У кого-то детство связано с родными лицами, отчим домом, его детство было развеяно по этой сибирской стороне. Он уже знал, что потащит Вику на кордон, даже если там уже ни людей, ни строений. Покажет ей яму с камнями на дне, в которой после дождей купался, и сосну с низкими голыми ветками внизу, на которых он сушил шкурки бурундуков. Память вынесла все, что осталось от детства, а осталось, оказывается, не мало. Тогда он впервые по-взрослому подумал о том, что удачно женился: Вика была не только любимой женщиной, но и легким, надежным спутником в жизни.
Сейчас их жизнь совсем не была похожа на ту, молодую, в Сибири. Они вернулись в родной город Вики, когда тяжело заболела ее мать. Рождение Марины, смерть матери и быстрая после такой потери женитьба Викиного отца подвели черту под легкой, беспечной жизнью, когда жилось как живется и никакой беды впереди не ждешь.
Особенно подкосила Вику женитьба отца, он ушел из дома, не дождавшись сорокового дня, позвонил по телефону дочери: «Твою мать я не забуду до конца своих дней, ее мне никто не заменит, но я мужчина и жить один не могу. Короче говоря, есть женщина, которая согласна выйти за меня замуж». Вика слегла, поднималась ночью, говорила вслух, пугая проснувшегося Федора: «Мать он не забудет! Прежде, чем она стала моей матерью, она была его женой. Всю жизнь мама прожила в уверенности, что ее любит хороший человек. — И заливалась слезами. — Все вы одинаковы! И ты женишься, когда я умру. Наверное, ждешь моей смерти».
Он прощал ей эти обвинения. Вика была в отчаянии, и он не мог ей объяснить, что мужчины, как и женщины, разные.
Больше двух лет после смерти матери Вика не виделась с отцом. Если тот по телефону попадал на нее, она без слов передавала трубку Федору. Но потом как-то зимой она встретила отца на кладбище и примирилась с ним. Он стал приходить к ним, привязался к маленькой Маринке, но всякий раз перед его приходом Вика снимала со стены фотографию матери в рамочке и засовывала ее в спальне под подушку.
Марина убрала посуду со стола, свернула скатерть и ушла в свою комнату.

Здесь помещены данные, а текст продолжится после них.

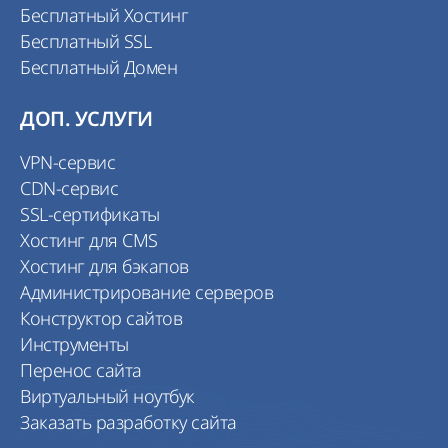
Бесплатный Хостинг
Бесплатный SSL
Бесплатный Домен
ДОП. УСЛУГИ
VPN-сервис
CDN-сервис
SSL-сертификаты
Хостинг для CMS
Хостинг для бэкапов
Администрирование серверов
Конструктор сайтов
Инструменты
Перенос сайта
Виртуальный ноутбук
Заказать разработку сайта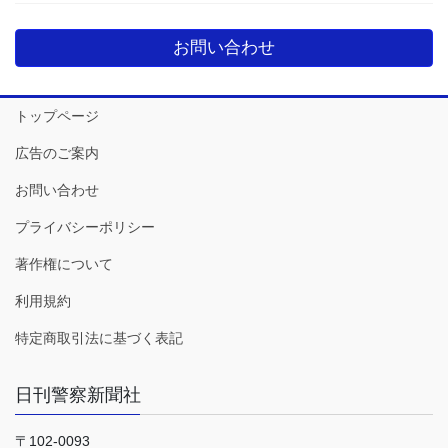
お問い合わせ
トップページ
広告のご案内
お問い合わせ
プライバシーポリシー
著作権について
利用規約
特定商取引法に基づく表記
日刊警察新聞社
〒102-0093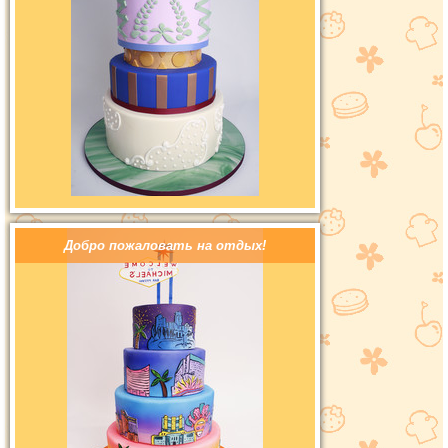
Добро пожаловать на отдых!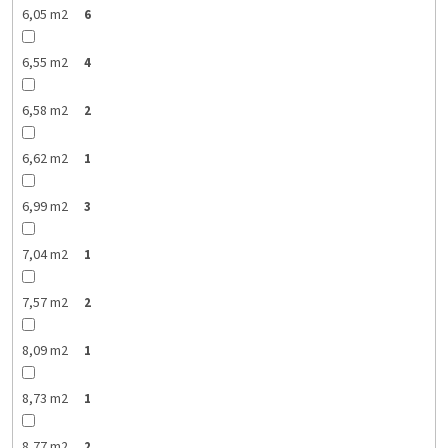
6,05 m2
6
6,55 m2
4
6,58 m2
2
6,62 m2
1
6,99 m2
3
7,04 m2
1
7,57 m2
2
8,09 m2
1
8,73 m2
1
8,77 m2
2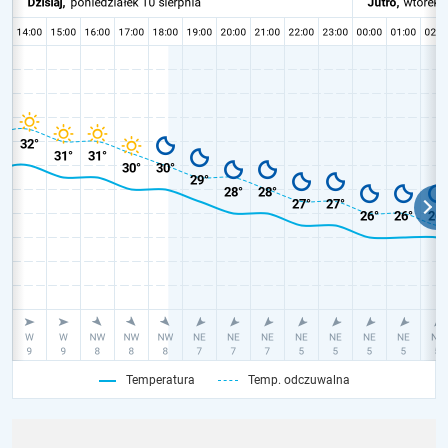
Temperatura
Temp. odczuwalna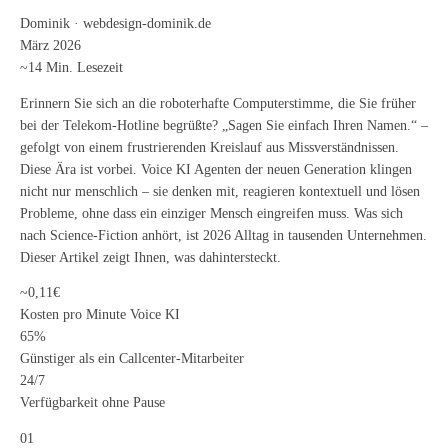
Dominik · webdesign-dominik.de
März 2026
~14 Min. Lesezeit
Erinnern Sie sich an die roboterhafte Computerstimme, die Sie früher
bei der Telekom-Hotline begrüßte? „Sagen Sie einfach Ihren Namen.“ –
gefolgt von einem frustrierenden Kreislauf aus Missverständnissen.
Diese Ära ist vorbei. Voice KI Agenten der neuen Generation klingen
nicht nur menschlich – sie denken mit, reagieren kontextuell und lösen
Probleme, ohne dass ein einziger Mensch eingreifen muss. Was sich
nach Science-Fiction anhört, ist 2026 Alltag in tausenden Unternehmen.
Dieser Artikel zeigt Ihnen, was dahintersteckt.
~0,11€
Kosten pro Minute Voice KI
65%
Günstiger als ein Callcenter-Mitarbeiter
24/7
Verfügbarkeit ohne Pause
01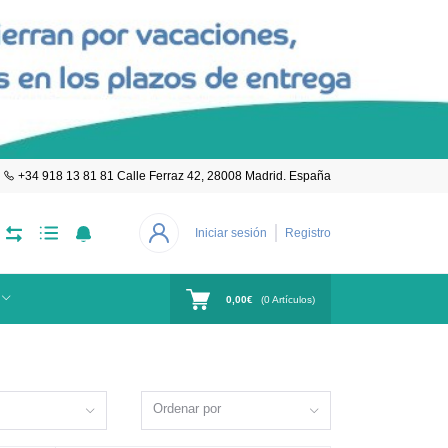
+34 918 13 81 81 Calle Ferraz 42, 28008 Madrid. España
Iniciar sesión
Registro
0,00€
(
0
Artículos)
Ordenar por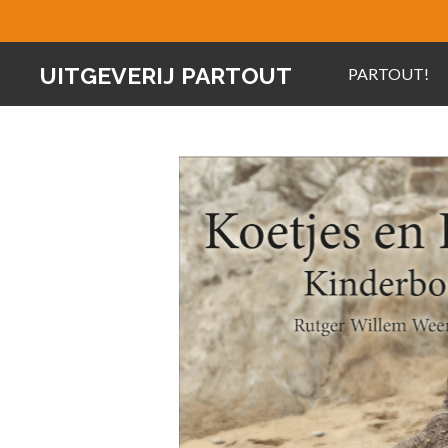
Ga
direct
UITGEVERIJ PARTOUT
PARTOUT!
naar
de
hoofdinhoud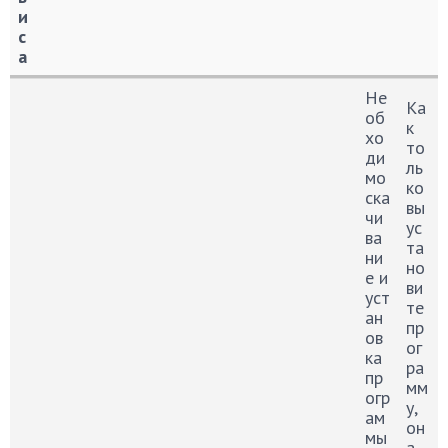
и
с
а
Н
Изображение
Не
Пр
Не
а
до
еи
Ка
об
з
ст
му
к
хо
в
ат
щ
то
ди
а
ки
ес
ль
мо
н
тв
ко
ска
и
а
вы
чи
е
ус
ва
с
та
ни
е
но
е и
р
ви
уст
в
те
ан
и
пр
ов
с
ог
ка
а
ра
пр
мм
огр
у,
ам
он
мы
а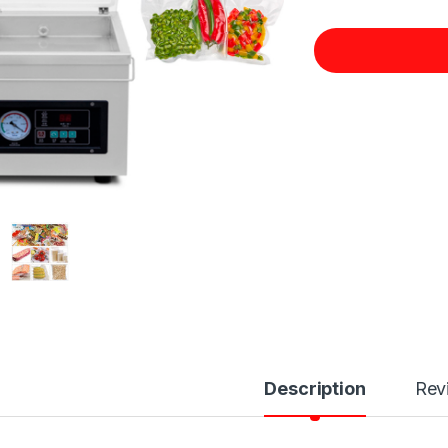
Description
Rev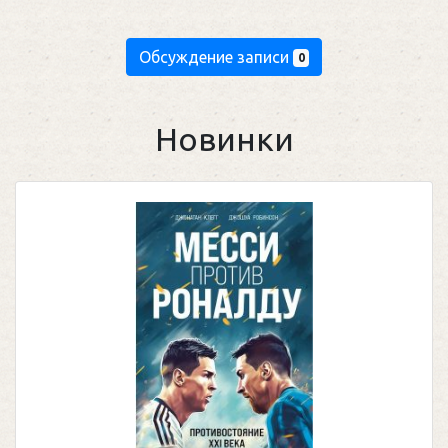
Обсуждение записи
0
Новинки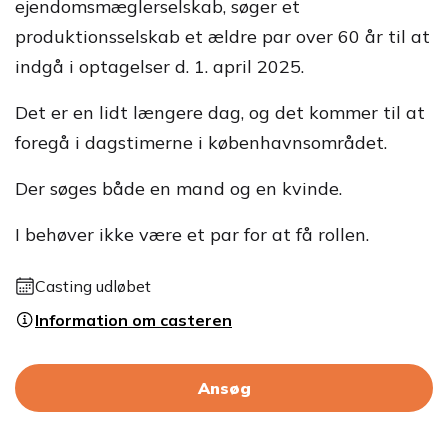
ejendomsmæglerselskab, søger et
produktionsselskab et ældre par over 60 år til at
indgå i optagelser d. 1. april 2025.
Det er en lidt længere dag, og det kommer til at
foregå i dagstimerne i københavnsområdet.
Der søges både en mand og en kvinde.
I behøver ikke være et par for at få rollen.
Casting udløbet
Information om casteren
Ansøg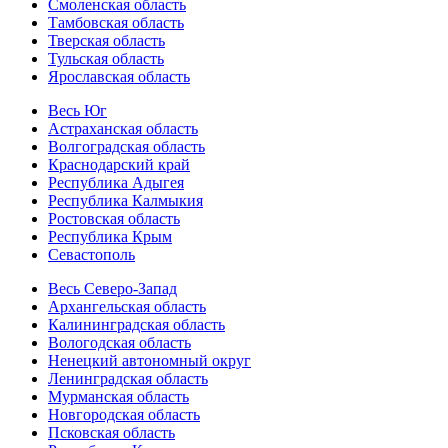
Смоленская область
Тамбовская область
Тверская область
Тульская область
Ярославская область
Весь Юг
Астраханская область
Волгоградская область
Краснодарский край
Республика Адыгея
Республика Калмыкия
Ростовская область
Республика Крым
Севастополь
Весь Северо-Запад
Архангельская область
Калининградская область
Вологодская область
Ненецкий автономный округ
Ленинградская область
Мурманская область
Новгородская область
Псковская область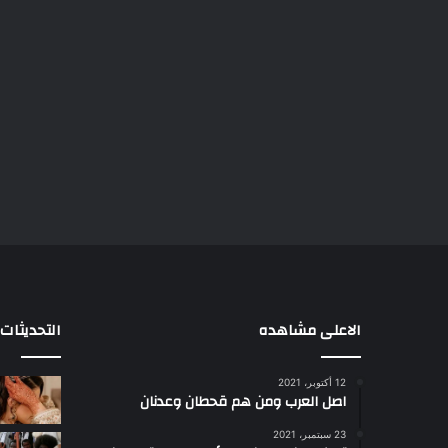
الاعلى مشاهده
التحديثات
12 أكتوبر، 2021
ا
اصل العرب ومن هم قحطان وعدنان
ع
ج
23 سبتمبر، 2021
ب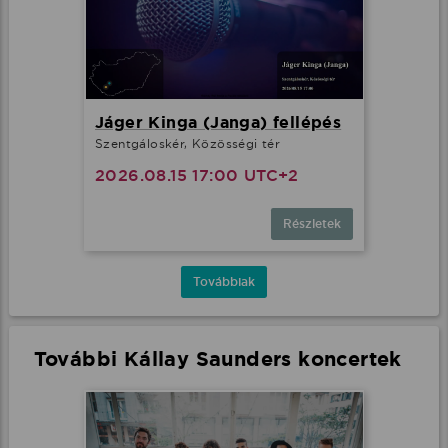
Jáger Kinga (Janga) fellépés
Szentgáloskér, Közösségi tér
2026.08.15 17:00 UTC+2
Részletek
Továbbiak
További Kállay Saunders koncertek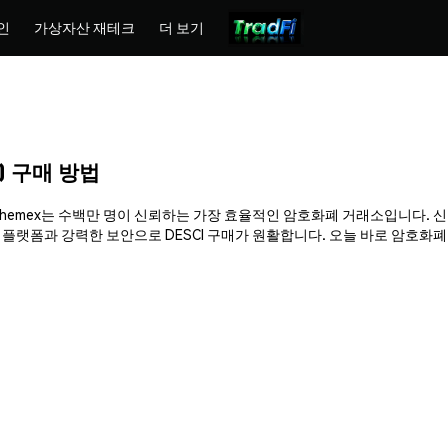
인
가상자산 재테크
더 보기
CI) 구매 방법
구매하세요. Phemex는 수백만 명이 신뢰하는 가장 효율적인 암호화폐 거래소입니다.
폼과 강력한 보안으로 DESCI 구매가 원활합니다. 오늘 바로 암호화폐 여정을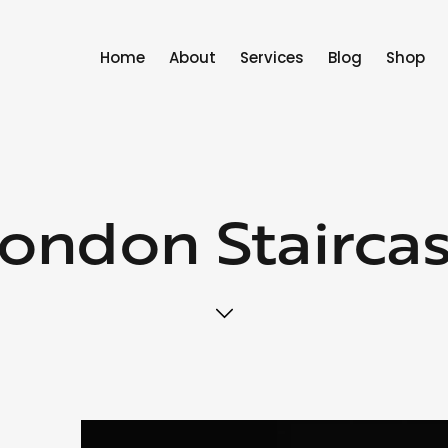
Home
About
Services
Blog
Shop
ondon Stairca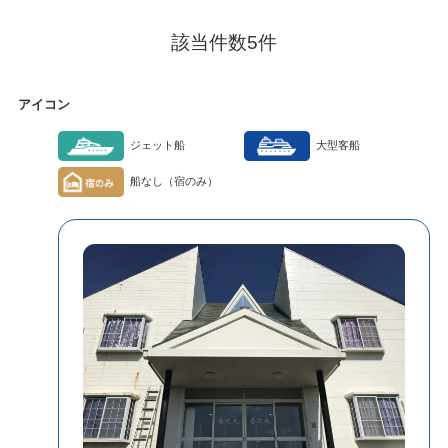
該当件数
5
件
アイコン
ジェット船
大型客船
船なし（宿のみ）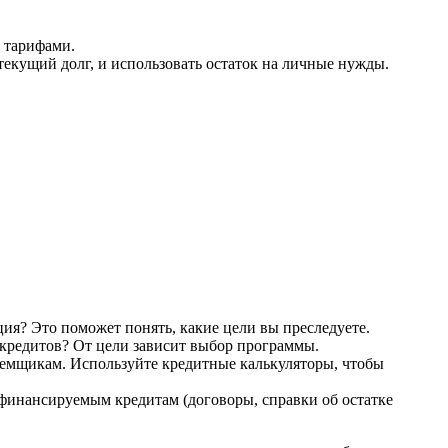
 тарифами.
екущий долг, и использовать остаток на личные нужды.
ция? Это поможет понять, какие цели вы преследуете.
 кредитов? От цели зависит выбор программы.
заемщикам. Используйте кредитные калькуляторы, чтобы
ефинансируемым кредитам (договоры, справки об остатке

Вика включила телевизор, через пять минут начиналась программа «Время».
— Расскажешь? — спросила Вика.
За годы их жизни многие фразы сократились до одного слова. «Расскажешь», если расшифровать, означало: у тебя неприятности, и напрасно ты делаешь вид, что все в порядке, можешь рассказать, но я не набиваюсь.
— Какая-то дурацкая история, я сам в ней ничего не понимаю, — ответил он, давая понять, что Вике эта история будет не по зубам.
— В дурацкой я разберусь, давай.
Он рассказал ей о Гуськове, о безвыходном положении главного инженера, который не мог пробиться к самому слабому и трудному звену ремонтников и поручил этому пареньку доносить, не докладывать («Это, Вика, не вопрос терминологии, а коренной — доносить или докладывать») о всех безобразиях бригады, невидимых со стороны. Вика слушала внимательно. Когда Федор Прокопьевич стал рассказывать о Колесникове и его заявлении, она перебила мужа:
— Надо было подписать ему заявление, и пусть катится.
Полуянов поморщился.
— Здесь дело не столько в нем, сколько в Костине. Арнольд Викторович, конечно, отвертелся: «Я не знаю других способов, вот и попросил Гуськова сигнализировать», но ведь это же подлость, Вика.